== ENTRIES PROVIDED

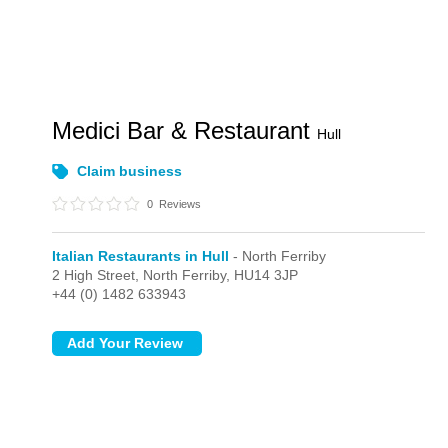
Medici Bar & Restaurant
Hull
Claim business
0
Reviews
Italian Restaurants in Hull
- North Ferriby
2 High Street,
North Ferriby,
HU14 3JP
+44 (0) 1482 633943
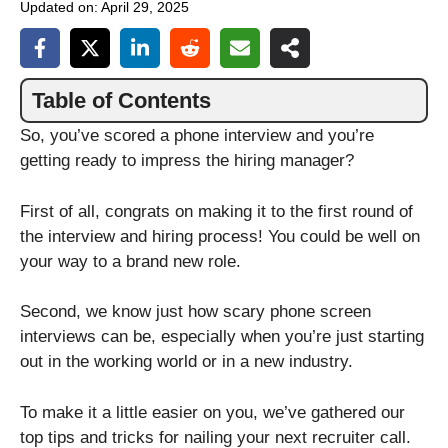
Updated on:
April 29, 2025
Table of Contents
So, you’ve scored a phone interview and you’re
getting ready to impress the hiring manager?
First of all, congrats on making it to the first round of
the interview and hiring process! You could be well on
your way to a brand new role.
Second, we know just how scary phone screen
interviews can be, especially when you’re just starting
out in the working world or in a new industry.
To make it a little easier on you, we’ve gathered our
top tips and tricks for nailing your next recruiter call.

====

▶ **YOUR GOAL**: Your response should hold only an exact copy of the lines above, from the one containing "To make it a" through the end of the entries.

▶ **FINISHED EXERCISE**:
To make it a little easier on you, we’ve gathered our
top tips and tricks for nailing your next recruiter call.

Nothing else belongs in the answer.